Oleh: Uus Sugema
Secara kasat mata, pengorbanan sering kali dipandang sebagai sebuah kerugian yang menimpa diri seseorang. Kendati demikian, seseorang umumnya rela berkorban tatkala ia menyadari akan mendapatkan imbalan yang setimpal. Seorang karyawan, misalnya, rela mengorbankan waktu dan tenaganya untuk kerja lembur demi mendapatkan upah tambahan. Begitu pula seorang investor yang rela menanamkan hartanya dengan harapan meraih keuntungan berlipat ganda. Namun, tidak jarang manusia harus gigit jari dan frustrasi karena ganti dari pengorbanannya tidak sesuai ekspektasi.

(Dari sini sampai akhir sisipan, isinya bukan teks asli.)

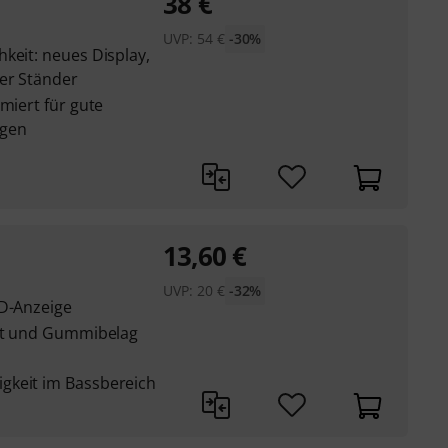
38
€
UVP:
54
€
-30%
keit: neues Display,
er Ständer
miert für gute
ngen
13,60
€
UVP:
20
€
-32%
ED-Anzeige
aft und Gummibelag
gkeit im Bassbereich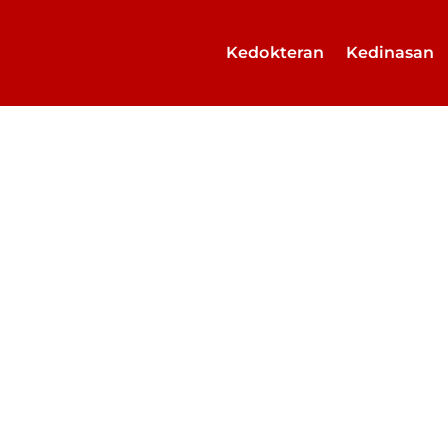
Kedokteran
Kedinasan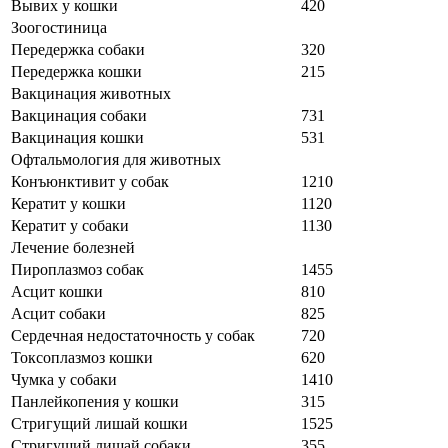
Вывих у кошки
420
Зоогостиница
Передержка собаки
320
Передержка кошки
215
Вакцинация животных
Вакцинация собаки
731
Вакцинация кошки
531
Офтальмология для животных
Конъюнктивит у собак
1210
Кератит у кошки
1120
Кератит у собаки
1130
Лечение болезней
Пироплазмоз собак
1455
Асцит кошки
810
Асцит собаки
825
Сердечная недостаточность у собак
720
Токсоплазмоз кошки
620
Чумка у собаки
1410
Панлейкопения у кошки
315
Стригущий лишай кошки
1525
Стригущий лишай собаки
355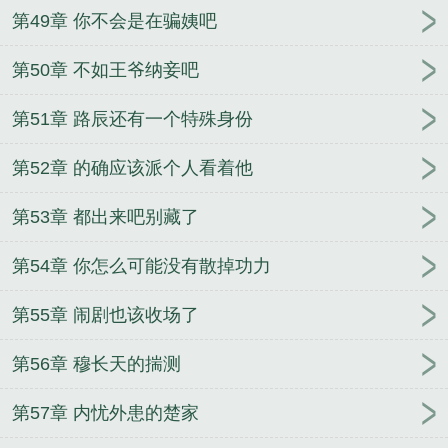
第49章 你不会是在骗姨吧
第50章 不如王爷纳妾吧
第51章 路辰还有一个特殊身份
第52章 的确应该派个人看着他
第53章 都出来吧别藏了
第54章 你怎么可能没有散掉功力
第55章 闹剧也该收场了
第56章 穆长天的揣测
第57章 内忧外患的楚家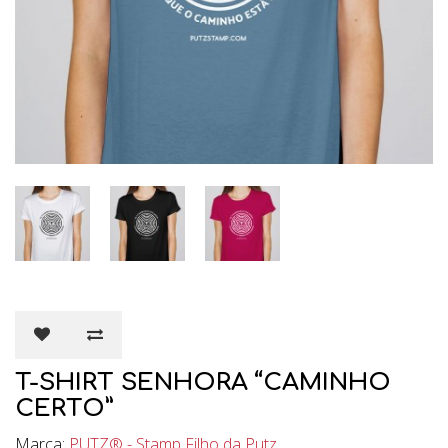
T-SHIRT SENHORA “CAMINHO
CERTO”
Marca:
PUTZ® - Stamp Filho da Putz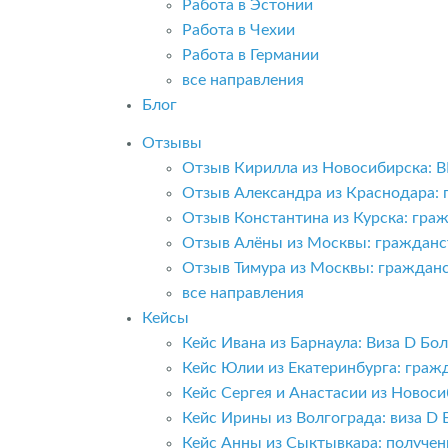
Работа в Эстонии
Работа в Чехии
Работа в Германии
все направления
Блог
Отзывы
Отзыв Кирилла из Новосибирска: 
Отзыв Александра из Краснодара:
Отзыв Константина из Курска: гра
Отзыв Алёны из Москвы: гражданс
Отзыв Тимура из Москвы: граждан
все направления
Кейсы
Кейс Ивана из Барнаула: Виза D Б
Кейс Юлии из Екатеринбурга: граж
Кейс Сергея и Анастасии из Новоси
Кейс Ирины из Волгограда: виза D 
Кейс Анны из Сыктывкара: получе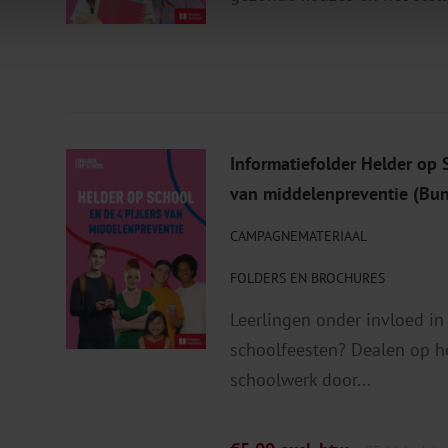
Informatiefolder Helder op S
van middelenpreventie (Bun
CAMPAGNEMATERIAAL
FOLDERS EN BROCHURES
Leerlingen onder invloed in
schoolfeesten? Dealen op h
schoolwerk door...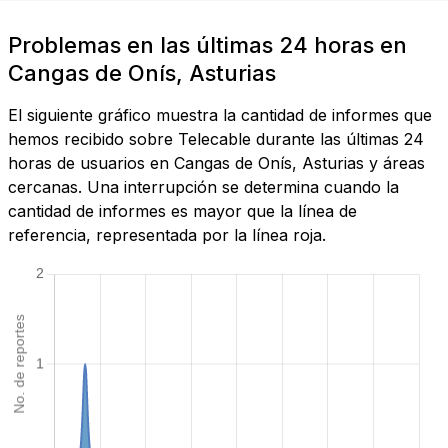
Problemas en las últimas 24 horas en
Cangas de Onís, Asturias
El siguiente gráfico muestra la cantidad de informes que
hemos recibido sobre Telecable durante las últimas 24
horas de usuarios en Cangas de Onís, Asturias y áreas
cercanas. Una interrupción se determina cuando la
cantidad de informes es mayor que la línea de
referencia, representada por la línea roja.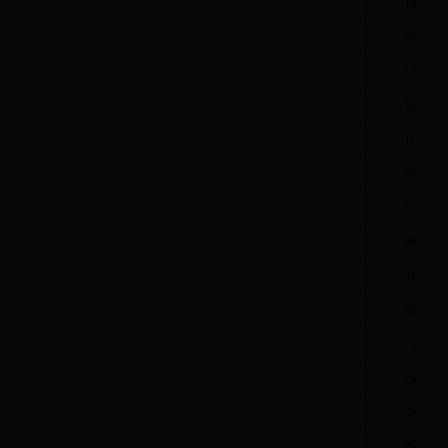
13
14
15
16
17
18
19
20
21
22
23
24
25
26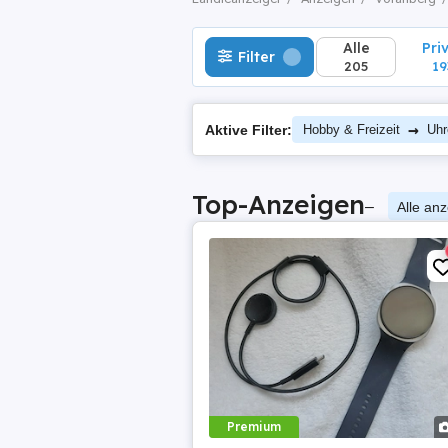
Alle
Pri
Filter
205
19
→
Aktive Filter:
Hobby & Freizeit
Uhr
Top-Anzeigen
–
Alle an
Premium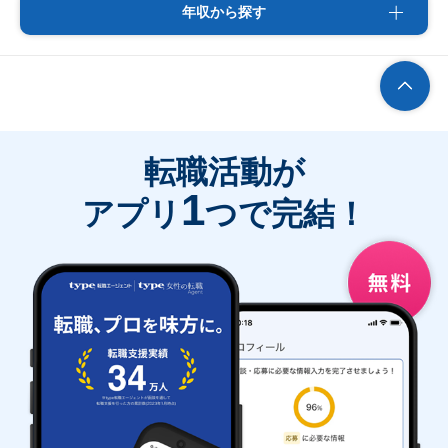
年収から探す
転職活動が
1
アプリ
つで完結！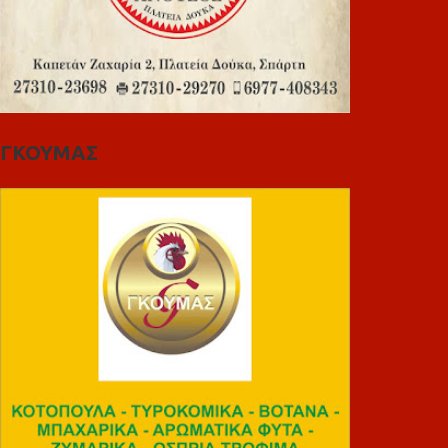
ΓΚΟΥΜΑΣ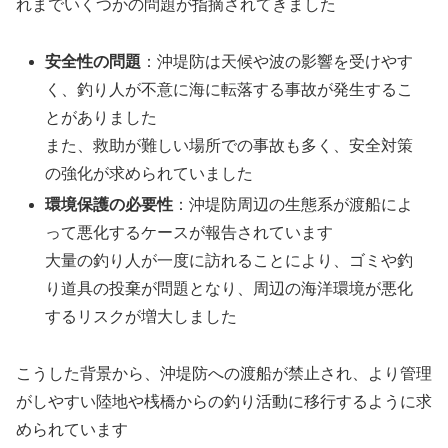
れまでいくつかの問題が指摘されてきました
安全性の問題
：沖堤防は天候や波の影響を受けやす
く、釣り人が不意に海に転落する事故が発生するこ
とがありました
また、救助が難しい場所での事故も多く、安全対策
の強化が求められていました
環境保護の必要性
：沖堤防周辺の生態系が渡船によ
って悪化するケースが報告されています
大量の釣り人が一度に訪れることにより、ゴミや釣
り道具の投棄が問題となり、周辺の海洋環境が悪化
するリスクが増大しました
こうした背景から、沖堤防への渡船が禁止され、より管理
がしやすい陸地や桟橋からの釣り活動に移行するように求
められています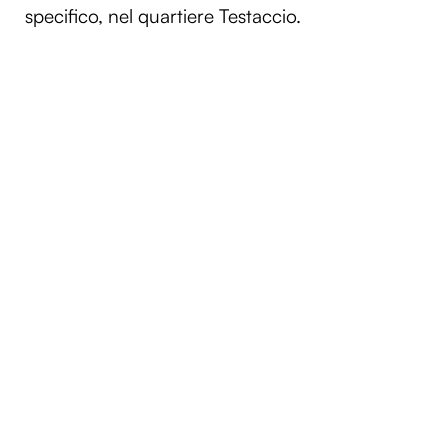
specifico, nel quartiere Testaccio.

Kepastian Imbalan dalam Pandangan Islam
Dalam pandangan Islam, setiap pengorbanan yang dilakukan seorang muslim secara benar sesuai syariat (muwāfiqan li asy-syar‘i) dan ikhlas karena Allah (lillāhi ta‘ālā) dipastikan akan mendapatkan imbalan yang nyata. Allah SWT telah berjanji bahwa setiap amal kebaikan akan dibalas. Hanya saja, ada ibadah yang balasannya murni di akhirat, seperti salat, saum (puasa), dan ibadah khusus lainnya. Ada pula yang mendapatkan imbalan di dunia sekaligus akhirat, contohnya upah bagi pekerja yang amanah. Ia memperoleh upah dari atasannya di dunia, sekaligus pahala di akhirat. Hal yang sama berlaku bagi profit pedagang yang jujur, hingga kemenangan dalam perjuangan.
Namun, balasan di dunia tidak selalu datang seperti yang kita harapkan. Seorang pedagang yang jujur bisa saja merugi. Karyawan yang baik bisa jadi didzalimi majikannya, atau petani yang giat harus menghadapi kegagalan panen (puso). Bahkan, mubalig yang berani dan ideologis kerap difitnah, dikriminalisasi, hingga dijebloskan ke penjara; sementara para pejuang (mujahidin) dicap sebagai teroris atau radikalis.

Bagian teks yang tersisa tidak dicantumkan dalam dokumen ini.